The biggest example though of making sure this movie wasn't anti-Japanese, besides the fact that they wisely cast Japanese actors, is in the end when the killer is revealed. It comes as no surprise when reading the book that the killer is the representative for the Nakamoto Corporation whom Connor and Smith dealt with the most. But despite keeping this character complicit in the crimes, despite a totally unwarranted name change for the film, he isn't the killer. Instead the killer is a privileged white yuppie. Bob Richmond is the perfect villain. He has aligned himself against his own country and is disgustingly obsequious and rich. Everyone watching the movie can be pleased that this entitled jackass gets what he deserves all while not unnecessarily persecuting the Japanese in a hateful rant like the book. Of course the murderer's actual guilt might be more ambiguous then in the book, but we are still given an ending that won't ruffle any feathers and gives us a satisfying sense of closure.

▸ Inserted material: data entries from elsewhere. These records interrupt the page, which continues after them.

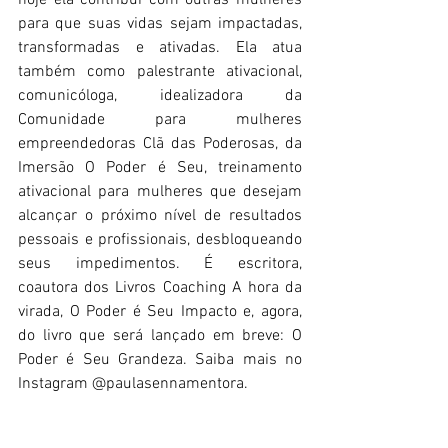
hoje ela contribui com outras mulheres 
para que suas vidas sejam impactadas, 
transformadas e ativadas. Ela atua 
também como palestrante ativacional, 
comunicóloga, idealizadora da 
Comunidade para mulheres 
empreendedoras Clã das Poderosas, da 
Imersão O Poder é Seu, treinamento 
ativacional para mulheres que desejam 
alcançar o próximo nível de resultados 
pessoais e profissionais, desbloqueando 
seus impedimentos. É escritora, 
coautora dos Livros Coaching A hora da 
virada, O Poder é Seu Impacto e, agora, 
do livro que será lançado em breve: O 
Poder é Seu Grandeza. Saiba mais no 
Instagram @paulasennamentora.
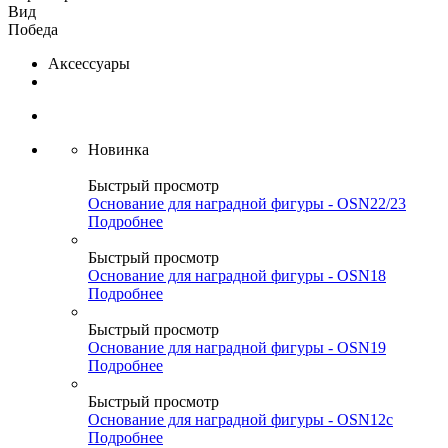
Вид
Победа
Аксессуары
Новинка
Быстрый просмотр
Основание для наградной фигуры - OSN22/23
Подробнее
Быстрый просмотр
Основание для наградной фигуры - OSN18
Подробнее
Быстрый просмотр
Основание для наградной фигуры - OSN19
Подробнее
Быстрый просмотр
Основание для наградной фигуры - OSN12c
Подробнее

Though there was one aspect of the book that was lost in translation. While the movie toned down the anti-Japanese sentiment it virtually eliminated the corruption of political officials. In the book Senator Morton is a Kennedy-esque playboy caught up in the murder. He sleeps around, he drinks too much, his vices bring him down. Here though they justify his affair with Cheryl Lynn because he has an invalid wife, and as for the drinking? It's gone. To me the elimination of governmental corruption wasn't done to streamline the movie or to keep our focus. It felt too much like a purposeful omission and it got me to thinking, while it's not wise to harbor anti-Japanese sentiments, it's the politicians that are the true untouchables. Think about it? Right now even the most corrupt of politicians are being considered as viable candidates for the Presidential election next year! While we can "learn" to become accustomed to certain types of racism that they are allowed into our films as the lesser of two evils, say something against a politician and that's the end of you. The double standards of life are here on full display, and once again, if we look for it, we realize that which isn't shown might be the most important.